Shashua, who provided a Mobileye CEO perspective spoke with Calcalist during the CES exhibition, the largest technology exhibition in the world held every January in Las Vegas, believes that the five years at Intel have provided Mobileye with significant benefits . “Several things happened during this period. One, it’s hard to grow massively when you’re a public company, because you’re judged by your profitability, and if you make big investments you might take hits. So we had the quiet we needed to grow. We brought 800 Intel employees on board and they became Mobileye employees. We took on teams, not single employees, it’s like acquiring a company.

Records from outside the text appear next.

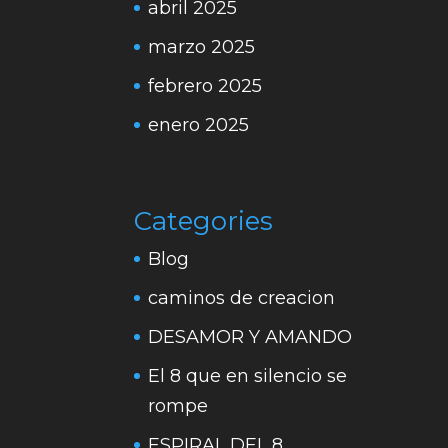
abril 2025
marzo 2025
febrero 2025
enero 2025
Categories
Blog
caminos de creacion
DESAMOR Y AMANDO
El 8 que en silencio se
rompe
ESPIRAL DEL 8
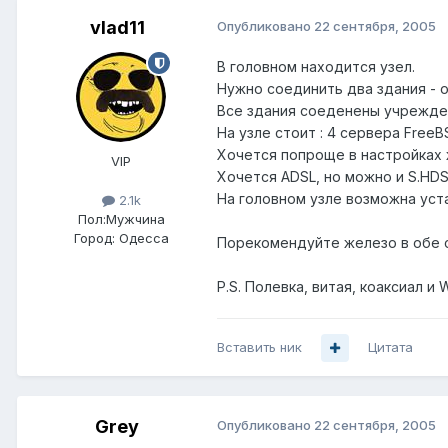
vlad11
Опубликовано
22 сентября, 2005
В головном находится узел.
Нужно соединить два здания - од
Все здания соеденены учрежде
На узле стоит : 4 сервера FreeBS
Хочется попроще в настройках 
VIP
Хочется ADSL, но можно и S.HDS
На головном узле возможна уста
2.1k
Пол:
Мужчина
Город:
Одесса
Порекомендуйте железо в обе с
P.S. Полевка, витая, коаксиал и 
Вставить ник
Цитата
Grey
Опубликовано
22 сентября, 2005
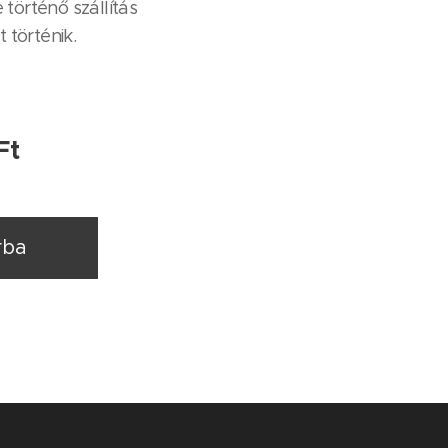
 történő szállítás
 történik.
Ft
rba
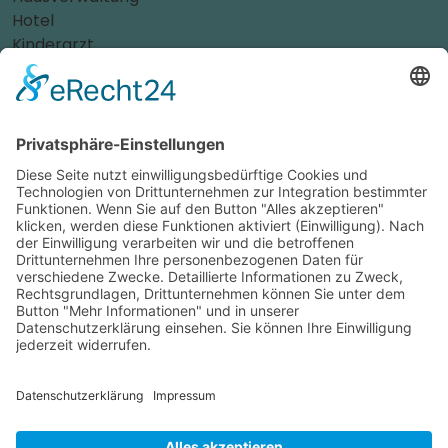
Hotel
Kinderarzt
Personalvermittler
Weitere Sportvereine
Tierarzt
Zahnarzt
Tennis
Tankstelle
Tierbedarf
Parken
Für Ihr Unternehmen
Sichern Sie sich die Vorteile von
das ist nah
! Mit uns
erreichen Sie neue Kunden und bleiben Ihren
Bestandskunden in guter Erinnerung.
Schon ab günstigen 29,- € im Monat.
Jetzt informieren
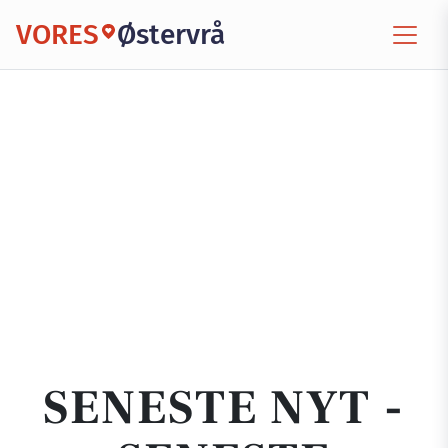
VORES
Østervrå
SENESTE NYT -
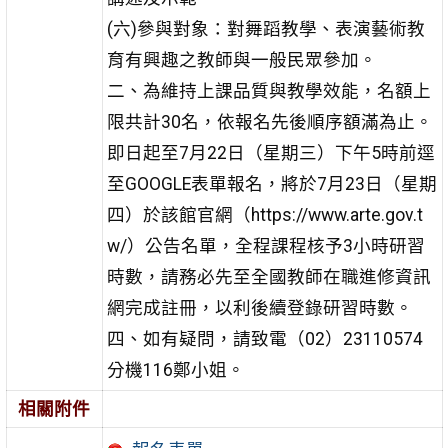
(六)參與對象：對舞蹈教學、表演藝術教
育有興趣之教師與一般民眾參加。
二、為維持上課品質與教學效能，名額上
限共計30名，依報名先後順序額滿為止。
即日起至7月22日（星期三）下午5時前逕
至GOOGLE表單報名，將於7月23日（星期
四）於該館官網（https://www.arte.gov.t
w/）公告名單，全程課程核予3小時研習
時數，請務必先至全國教師在職進修資訊
網完成註冊，以利後續登錄研習時數。
四、如有疑問，請致電（02）23110574
分機116鄭小姐。
相關附件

From an article in Calcalist by Omer Kabir.

“Another thing,” he continues, “we received all the radar and LiDAR technologies, including crews and intellectual property, from Intel. Mobileye currently has a vertical grip on the autonomous vehicle market, from silicon to a fully autonomous vehicle. We have maps, sensors, LiDARs. No other company has such a grip on the entire value chain. The five years at Intel were among the best periods that Mobileye experienced.”

At the end of the previous decade, you and other companies promised that a fully autonomous vehicle was a matter of three to four years. That didn’t quite materialize. And here, at your press conference at CES, you once again spoke of three to four years as a target for the entry of an autonomous vehicle into the private market. It is always three or four years away.

“That is a mistake. We always spoke of the beginning of 2022 as the year we would start operating robotaxis in Israel and Munich. We are a year behind that target date, not 10 years. If you pay a contractor to build an apartment for you and you receive it a year late, you feel lucky that it is not two years late. Autonomous vehicles are the most difficult engineering project for humanity, more difficult than sending a spacecraft to Mars. And robotaxis are something that already exists. They travel in cities in several countries, companies like Waymo and Cruise have them. It’s not that there is technological uncertainty. The problem is more from a business perspective. I see competitors who are burning $1.5 billion a year, they have no revenue. I don’t want to be there. I have been a profitable company since 2014, and I am thinking about how to make sure robotaxis don’t burden the company. Mobileye is very profitable and I want to continue to grow.